Garden Predators
Last week’s photograph of our 2-year old granddaughter went far beyond the usual smiling photo sent to grandparents through the modern miracle of the smartphone. Our creative photographer-son managed to snap a shot of Juliana intently inspecting a large praying mantis at close range. Apart from its fascinating appearance, the capabilities of this insect in the scheme of the garden environment is almost beyond belief. In every neighborhood are millions of diverse creatures filling roles of both predator and prey. A catalog of predator/prey relationships may enrich our knowledge of not only our gardens and many of the creatures which inhabit them, but also of the ecology of every corner of our environment.
Some observers may shrink back from the mantis with its threatening weaponry. Others, including most children, find such critters a source of fascination. Their folded forelimbs are reminiscent of a prayer-like posture. If the mantis could actually pray, he may ask for grasshoppers, crickets, wasps, or even other creatures several times his size. Tenodera sinensis is an aggressive carnivore, a common mantis species with a voracious appetite and hunting skills to match. He quietly approaches his prey and snatches it in his serrated forelegs in a sudden eye-blink thrust. Holding the prey securely, the mantis immediately begins to devour his meal.

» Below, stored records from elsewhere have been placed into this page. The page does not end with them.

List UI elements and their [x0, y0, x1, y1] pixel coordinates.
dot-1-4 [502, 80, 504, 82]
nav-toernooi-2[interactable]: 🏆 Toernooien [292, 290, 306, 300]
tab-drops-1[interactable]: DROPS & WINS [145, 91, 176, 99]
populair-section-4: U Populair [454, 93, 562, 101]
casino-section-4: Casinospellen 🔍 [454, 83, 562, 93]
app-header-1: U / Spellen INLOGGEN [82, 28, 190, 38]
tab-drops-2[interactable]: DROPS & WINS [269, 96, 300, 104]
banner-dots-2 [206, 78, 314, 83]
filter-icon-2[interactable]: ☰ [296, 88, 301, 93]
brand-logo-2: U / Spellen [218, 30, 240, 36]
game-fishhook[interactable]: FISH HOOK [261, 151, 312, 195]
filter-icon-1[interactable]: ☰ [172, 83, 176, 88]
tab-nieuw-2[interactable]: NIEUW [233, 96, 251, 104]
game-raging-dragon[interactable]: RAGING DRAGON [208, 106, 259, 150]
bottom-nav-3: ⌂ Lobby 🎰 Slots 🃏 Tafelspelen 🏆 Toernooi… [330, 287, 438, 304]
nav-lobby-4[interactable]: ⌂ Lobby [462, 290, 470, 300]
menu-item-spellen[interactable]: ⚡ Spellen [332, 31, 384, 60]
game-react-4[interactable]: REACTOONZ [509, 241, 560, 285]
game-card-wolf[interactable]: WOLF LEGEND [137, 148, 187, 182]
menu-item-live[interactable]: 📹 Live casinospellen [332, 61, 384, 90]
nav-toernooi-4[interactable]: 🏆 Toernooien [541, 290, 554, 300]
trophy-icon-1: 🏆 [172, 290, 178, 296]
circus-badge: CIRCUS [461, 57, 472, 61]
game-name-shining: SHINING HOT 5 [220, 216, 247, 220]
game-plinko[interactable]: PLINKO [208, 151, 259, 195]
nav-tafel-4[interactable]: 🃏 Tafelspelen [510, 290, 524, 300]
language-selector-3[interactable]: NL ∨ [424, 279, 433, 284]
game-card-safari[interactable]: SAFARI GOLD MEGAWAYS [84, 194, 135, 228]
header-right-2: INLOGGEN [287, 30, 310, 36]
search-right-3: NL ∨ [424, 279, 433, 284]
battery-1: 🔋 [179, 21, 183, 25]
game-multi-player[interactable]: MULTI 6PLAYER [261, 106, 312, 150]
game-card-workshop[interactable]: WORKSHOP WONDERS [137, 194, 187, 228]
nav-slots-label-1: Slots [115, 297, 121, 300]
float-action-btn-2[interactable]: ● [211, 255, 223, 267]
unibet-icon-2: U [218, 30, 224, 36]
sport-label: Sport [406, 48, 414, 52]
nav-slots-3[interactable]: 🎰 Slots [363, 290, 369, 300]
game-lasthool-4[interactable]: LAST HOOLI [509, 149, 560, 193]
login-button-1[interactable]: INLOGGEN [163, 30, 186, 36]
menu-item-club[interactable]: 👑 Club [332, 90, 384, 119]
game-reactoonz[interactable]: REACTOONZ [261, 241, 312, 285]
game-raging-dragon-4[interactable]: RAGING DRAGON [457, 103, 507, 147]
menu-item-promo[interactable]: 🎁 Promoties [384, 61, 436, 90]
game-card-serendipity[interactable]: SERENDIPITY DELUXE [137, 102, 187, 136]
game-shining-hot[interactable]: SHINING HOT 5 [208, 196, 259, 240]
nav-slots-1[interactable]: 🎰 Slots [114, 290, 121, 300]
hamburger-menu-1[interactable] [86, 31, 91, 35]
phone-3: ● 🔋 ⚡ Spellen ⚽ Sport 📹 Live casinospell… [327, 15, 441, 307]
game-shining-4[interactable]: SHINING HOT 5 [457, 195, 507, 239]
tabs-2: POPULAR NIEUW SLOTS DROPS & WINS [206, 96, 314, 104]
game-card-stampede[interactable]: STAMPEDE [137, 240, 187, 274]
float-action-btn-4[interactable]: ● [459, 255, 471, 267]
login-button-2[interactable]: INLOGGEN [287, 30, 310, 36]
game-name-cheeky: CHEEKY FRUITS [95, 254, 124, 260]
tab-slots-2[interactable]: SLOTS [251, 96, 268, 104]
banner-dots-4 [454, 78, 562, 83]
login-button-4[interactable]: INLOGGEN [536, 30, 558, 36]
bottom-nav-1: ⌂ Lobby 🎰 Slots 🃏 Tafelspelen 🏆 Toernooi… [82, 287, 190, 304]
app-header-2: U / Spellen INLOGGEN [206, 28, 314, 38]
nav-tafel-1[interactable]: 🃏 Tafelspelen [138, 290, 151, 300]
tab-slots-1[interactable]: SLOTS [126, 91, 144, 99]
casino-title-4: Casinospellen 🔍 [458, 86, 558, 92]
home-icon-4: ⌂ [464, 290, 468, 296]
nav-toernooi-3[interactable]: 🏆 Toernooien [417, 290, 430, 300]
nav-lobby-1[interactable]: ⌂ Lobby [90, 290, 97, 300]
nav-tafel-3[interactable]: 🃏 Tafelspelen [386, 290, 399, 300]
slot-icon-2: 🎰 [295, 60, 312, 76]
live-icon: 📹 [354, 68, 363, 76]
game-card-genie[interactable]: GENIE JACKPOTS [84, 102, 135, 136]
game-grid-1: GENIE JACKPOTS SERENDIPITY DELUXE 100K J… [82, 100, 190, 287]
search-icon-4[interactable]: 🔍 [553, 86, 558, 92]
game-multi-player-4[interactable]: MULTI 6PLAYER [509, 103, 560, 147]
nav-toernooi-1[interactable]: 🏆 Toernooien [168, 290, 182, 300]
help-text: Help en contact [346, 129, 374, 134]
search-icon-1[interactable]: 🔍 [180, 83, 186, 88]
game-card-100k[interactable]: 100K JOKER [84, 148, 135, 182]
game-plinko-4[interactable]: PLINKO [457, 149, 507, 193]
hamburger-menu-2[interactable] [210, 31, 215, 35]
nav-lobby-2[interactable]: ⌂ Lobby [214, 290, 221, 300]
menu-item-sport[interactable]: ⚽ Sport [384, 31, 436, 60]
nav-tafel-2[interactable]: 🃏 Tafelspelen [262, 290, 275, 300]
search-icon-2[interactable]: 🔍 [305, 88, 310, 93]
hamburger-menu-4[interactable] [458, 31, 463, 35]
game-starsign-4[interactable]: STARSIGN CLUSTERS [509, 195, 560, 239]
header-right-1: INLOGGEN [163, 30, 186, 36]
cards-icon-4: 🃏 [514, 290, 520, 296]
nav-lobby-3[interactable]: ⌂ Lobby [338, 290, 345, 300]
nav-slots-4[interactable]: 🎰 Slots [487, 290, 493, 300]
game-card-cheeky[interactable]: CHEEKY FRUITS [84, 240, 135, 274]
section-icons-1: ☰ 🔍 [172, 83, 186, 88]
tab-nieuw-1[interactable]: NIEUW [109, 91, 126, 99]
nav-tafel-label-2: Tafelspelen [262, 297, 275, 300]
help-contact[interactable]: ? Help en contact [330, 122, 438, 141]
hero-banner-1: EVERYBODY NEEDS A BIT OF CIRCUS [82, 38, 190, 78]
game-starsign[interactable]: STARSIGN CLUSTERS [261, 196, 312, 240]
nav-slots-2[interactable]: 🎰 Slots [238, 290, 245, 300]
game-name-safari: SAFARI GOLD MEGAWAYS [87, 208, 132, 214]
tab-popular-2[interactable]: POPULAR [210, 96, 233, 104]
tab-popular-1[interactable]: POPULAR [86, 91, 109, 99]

When I was young I recollect imprisoning a praying mantis in a large jar replete with a few stalks. I supplied my new pet with several grasshoppers which shortly vanished. They became mantis meals. A study of food resources of the living things around us reveals the interdependence of various creatures for nourishment. Directly or indirectly, living things depend on other living things for food. This dependence often amounts to direct predation. Psalm 104:21 indicates that God’s plan for created predators involved providing food for each other: “The young lions roar and seek their food from God.” The Creator has authored the beauty of ecological interdependence; these insects sometimes provide food for other predators.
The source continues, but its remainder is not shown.